When I hit puberty my inability to assess risk thank goodness manifested itself academically. I had a close relationship with my parents, and I didn’t have a rebellious streak beyond my accidental goth-hipster phase. I loved setting up ridiculous goals and then reaching them, just to prove that I could, even if it meant sacrificing my physical and mental health in the process. The ultimate goal was MIT, I decided sometime in seventh grade. I didn’t imagine life past college admissions. All I knew was that I was working to get into MIT. If I got into MIT, I’d be happy.
And then I did.
MIT is wonderful, but as Folkers Rojas, former MIT undergradate and current MIT graduate student, wrote in the Tech last month, the magic didn’t happen. MIT is not a magic wonderland. There are grades. There’s a lot of work. There are times when you are happy, and then there are times when your preexisting uncertainties are magnified and your self-esteem drops to unprecedented lows.
I applied early action, and on decision date I finally got deferred. I remember very clearly what it felt like. I cried. I ate an entire box of mandarin oranges. I arranged the College Confidential results threads from the past n years into an Excel document, and I tried for several hours to determine which variables could best predict my chances for March. I’m going to tell you now what I wish someone had told me then.
You applied because you’re passionate about something, probably science or technology, maybe writing or music or theater. You’ve found something you love. You’ve nerded out on it. You want to keep doing it for the next four years. In fact, you want to keep doing it forever. You know that it’s awesome, and you know that together, it and you can make the world a better place.
An inspirational image from the Internet.
Applying to MIT has a parallel in science: not all projects turn out, and not all grants get accepted. In order to succeed you need to invest yourself in something that probably won’t work out, and if it does work out, it will take years of love and dedication and commitment. If you go to MIT you’ll experience this. If you continue in science, engineering, business, or anything, really, you will experience this even more. Failure is inherent in risk, and risk is necessary for success.
Applying to MIT was a great risk, with a very small chance of positive outcome. You’ve already given your all, for almost two decades, to get where you are now. I know you’ve put in a lot.
Here is my deep life advice, for the next week and forever after. Going places and reaching your goals takes luck, skill, and perseverance. It depends more on you than on the school you go to. Keep the future in mind, but live in the present. Enjoy what you do and the people you are with. Take chances; be bold enough to put your all into everything you do. You’ll probably miss at least as often as you hit, but trying hard and trying often are more important than succeeding, since the positive impact of your successes will eventually far exceed your losses.
If you go to MIT, it will take you apart and put you back together again. It’s an opportunity that you can use to learn, grow, and get far. But an undergraduate education is only the first step.
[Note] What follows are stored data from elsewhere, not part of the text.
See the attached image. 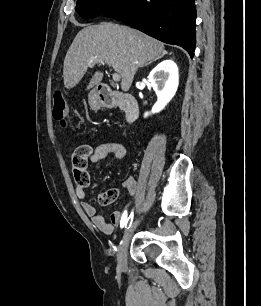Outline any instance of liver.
<instances>
[{"label": "liver", "mask_w": 261, "mask_h": 306, "mask_svg": "<svg viewBox=\"0 0 261 306\" xmlns=\"http://www.w3.org/2000/svg\"><path fill=\"white\" fill-rule=\"evenodd\" d=\"M163 43L144 33L112 23L83 28L69 47L63 65L64 86L75 87L88 69L92 57L102 59L122 78L121 89L128 91L138 67L165 55ZM102 72H95L87 90L99 84Z\"/></svg>", "instance_id": "6515ba94"}]
</instances>
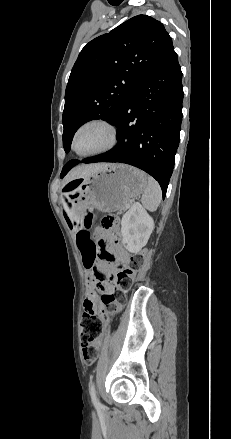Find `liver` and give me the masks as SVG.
I'll return each instance as SVG.
<instances>
[{
  "label": "liver",
  "mask_w": 231,
  "mask_h": 439,
  "mask_svg": "<svg viewBox=\"0 0 231 439\" xmlns=\"http://www.w3.org/2000/svg\"><path fill=\"white\" fill-rule=\"evenodd\" d=\"M112 164L107 163H96V164H90V165H80L75 168H73L65 177L64 184H67L68 182L77 179V178H86L90 175L107 168Z\"/></svg>",
  "instance_id": "liver-1"
}]
</instances>
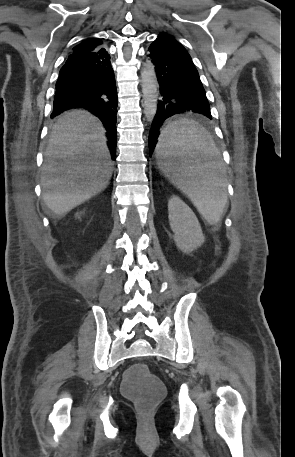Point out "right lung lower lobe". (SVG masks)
<instances>
[{"instance_id": "obj_1", "label": "right lung lower lobe", "mask_w": 295, "mask_h": 457, "mask_svg": "<svg viewBox=\"0 0 295 457\" xmlns=\"http://www.w3.org/2000/svg\"><path fill=\"white\" fill-rule=\"evenodd\" d=\"M117 105L116 82L108 52L98 48L69 55L59 72L51 118L72 108L89 110L103 122L114 156Z\"/></svg>"}]
</instances>
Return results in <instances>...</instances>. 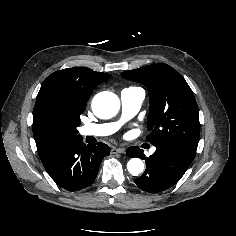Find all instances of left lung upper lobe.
<instances>
[{"label": "left lung upper lobe", "mask_w": 236, "mask_h": 236, "mask_svg": "<svg viewBox=\"0 0 236 236\" xmlns=\"http://www.w3.org/2000/svg\"><path fill=\"white\" fill-rule=\"evenodd\" d=\"M131 81L147 87L150 110L147 140L153 144H173L197 150L200 138L198 107L185 79L163 63L122 72Z\"/></svg>", "instance_id": "left-lung-upper-lobe-1"}]
</instances>
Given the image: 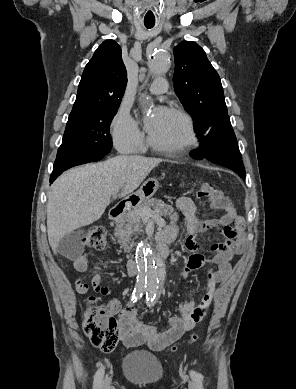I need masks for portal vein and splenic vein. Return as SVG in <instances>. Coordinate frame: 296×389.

Regardless of whether or not you go to MIT, you have a long, uphill battle ahead of you. You’ve gotten far, and you’ll go farther. Your efforts will lead to a lot more than an admissions decision.
If you get in on Wednesday, congratulations. You’re about to start a long and challenging journey with many prizes along the way, if you choose to accept it. If you don’t get in on Wednesday, inhale, exhale, and move on without looking back. You’ll have plenty of other, greater successes to celebrate.
As hard as I know it is, try not to obsess over your pending decision. Do spend time with your family and friends, and revel in the last few months of your childhood before you have to buy your own groceries (the rest of us are jealous, really). Do the things you keep putting off.
Here are some (free) things on the Internet I enjoy now or enjoyed in high school, to de-stress and distract you:
- A City on the Edge of Forever: my favorite Star Trek episode; for you, hopefully a gateway to more Star Trek.
- PhD Comics: a lightly pessimistic web comic about life in academia.
- xkcd: a nerdy web comic that you’ve probably already heard of.
- Harry Potter and the Methods of Rationality: a Harry Potter fanfiction that is every bit as entertaining as it is rational.
- The Guild: a web series about online gamers.
- The Adventures of Dr. McNinja: I haven’t read this web comic, but my boyfriend recommends it.
- Atlantic Monthly back issues, from 1995 to today: a glimpse of perspectives that exist, including some of my favorite fiction.
- Pushing Daisies: a TV series about Ned, a pie shop owner who can bring the dead back to life, his dead childhood sweetheart, and their adorable mystery-solving adventures.
- Veronica Mars: a TV series about Veronica Mars, a jaded high school student turned detective, and her mystery-solving adventures.
- Firefly: another TV series. This one’s a western, set in 2517 on a spaceship.
Hopefully I’ll also be posting some math riddles this weekend, for those of you who enjoy that kind of thing. Have a good day. Be happy.